[Task]
Go through the records below from the first line and print each one exactly, stopping after the line that contains "a morte de Yoshi (nossa!). Esse evento marca". Do not print pictures or anything past that line.

[Extracted information]
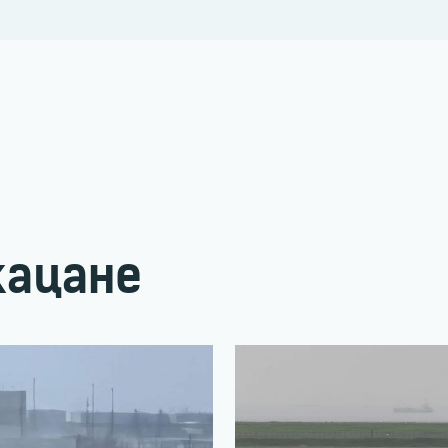
кацане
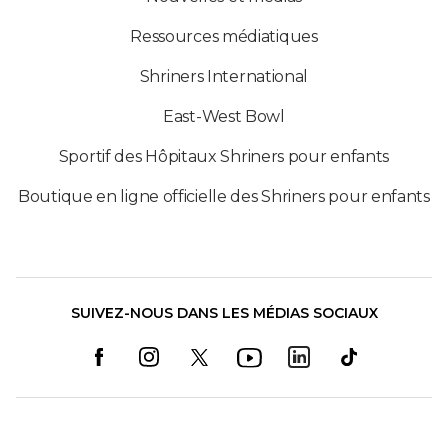
Ressources médiatiques
Shriners International
East-West Bowl
Sportif des Hôpitaux Shriners pour enfants
Boutique en ligne officielle des Shriners pour enfants
SUIVEZ-NOUS DANS LES MÉDIAS SOCIAUX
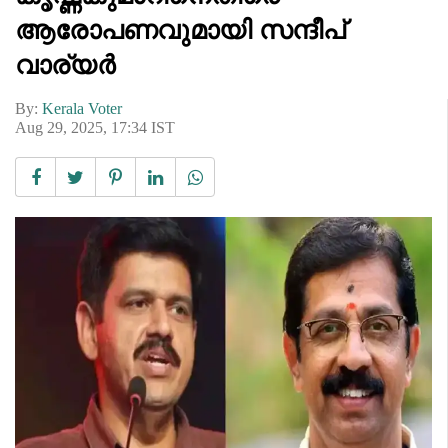
ആരോപണവുമായി സന്ദീപ്
വാര്യർ
By:
Kerala Voter
Aug 29, 2025, 17:34 IST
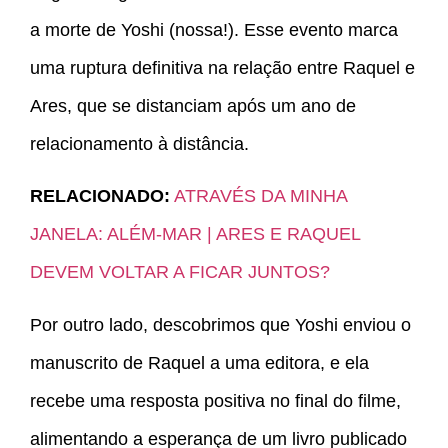
a morte de Yoshi (nossa!). Esse evento marca
uma ruptura definitiva na relação entre Raquel e
Ares, que se distanciam após um ano de
relacionamento à distância.
RELACIONADO:
ATRAVÉS DA MINHA
JANELA: ALÉM-MAR | ARES E RAQUEL
DEVEM VOLTAR A FICAR JUNTOS?
Por outro lado, descobrimos que Yoshi enviou o
manuscrito de Raquel a uma editora, e ela
recebe uma resposta positiva no final do filme,
alimentando a esperança de um livro publicado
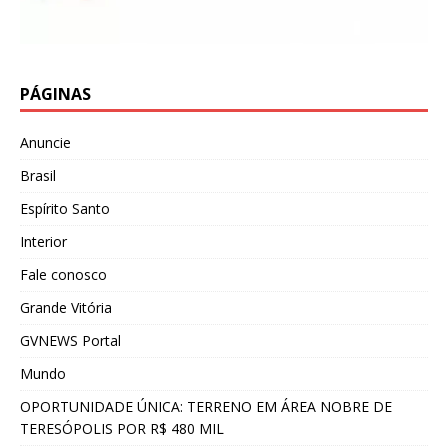
PÁGINAS
Anuncie
Brasil
Espírito Santo
Interior
Fale conosco
Grande Vitória
GVNEWS Portal
Mundo
OPORTUNIDADE ÚNICA: TERRENO EM ÁREA NOBRE DE
TERESÓPOLIS POR R$ 480 MIL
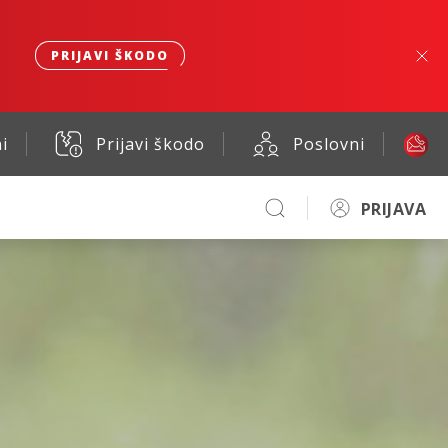
PRIJAVI ŠKODO
i
Prijavi škodo
Poslovni
PRIJAVA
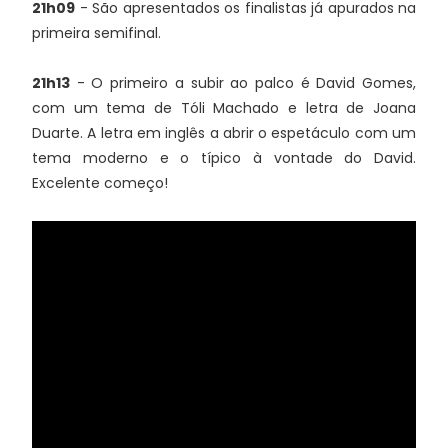
21h09
- São apresentados os finalistas já apurados na
primeira semifinal.
21h13
- O primeiro a subir ao palco é David Gomes,
com um tema de Tóli Machado e letra de Joana
Duarte. A letra em inglês a abrir o espetáculo com um
tema moderno e o típico à vontade do David.
Excelente começo!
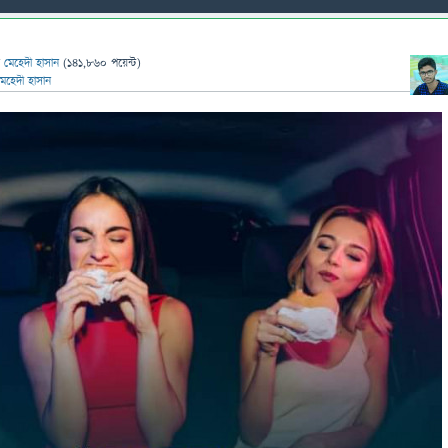
ন
মেহেদী হাসান
(
141,860
পয়েন্ট)
মেহেদী হাসান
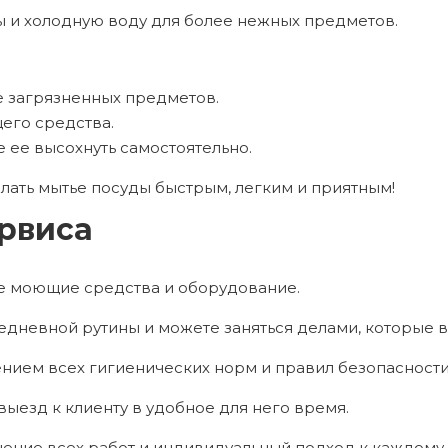
ы и холодную воду для более нежных предметов.
е загрязненных предметов.
его средства.
е ее высохнуть самостоятельно.
лать мытье посуды быстрым, легким и приятным!
рвиса
е моющие средства и оборудование.
дневной рутины и можете заняться делами, которые в
нием всех гигиенических норм и правил безопасности
ыезд к клиенту в удобное для него время.
ение всех работ и индивидуальный подход к каждому 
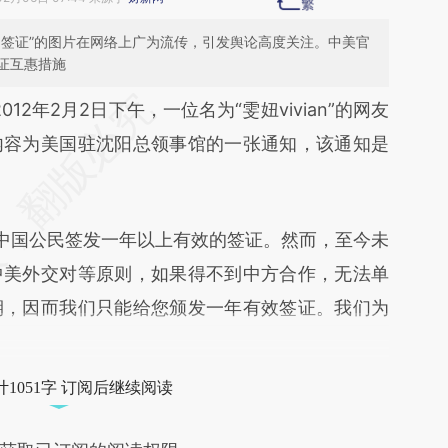
国签证”的图片在网络上广为流传，引发舆论高度关注。中美官
证互惠措施
段话：本文由第三方AI基于财新文章
2012年2月2日下午，一位名为“雯妞vivian”的网友
NVW](https://a.caixin.com/EZ0u2NVW)提炼总结而
内容为美国驻沈阳总领事馆的一张通知，该通知是
差。不代表财新观点和立场。推荐点击链接阅读原
国公民签发一年以上有效的签证。然而，至今未
中美外交对等原则，如果得不到中方合作，无法单
期，因而我们只能给您颁发一年有效签证。我们为
1051字 订阅后继续阅读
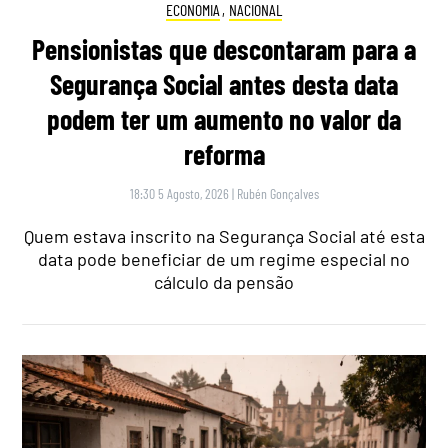
ECONOMIA
,
NACIONAL
Pensionistas que descontaram para a
Segurança Social antes desta data
podem ter um aumento no valor da
reforma
18:30 5 Agosto, 2026
|
Rubén Gonçalves
Quem estava inscrito na Segurança Social até esta
data pode beneficiar de um regime especial no
cálculo da pensão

[Solution to the exercise]
кацане
Ressources médiatiques
Shriners International
East-West Bowl
Sportif des Hôpitaux Shriners pour enfants
Boutique en ligne officielle des Shriners pour enfants
SUIVEZ-NOUS DANS LES MÉDIAS SOCIAUX
ആരോപണവുമായി സന്ദീപ്
വാര്യർ
By:
Kerala Voter
Aug 29, 2025, 17:34 IST
a morte de Yoshi (nossa!). Esse evento marca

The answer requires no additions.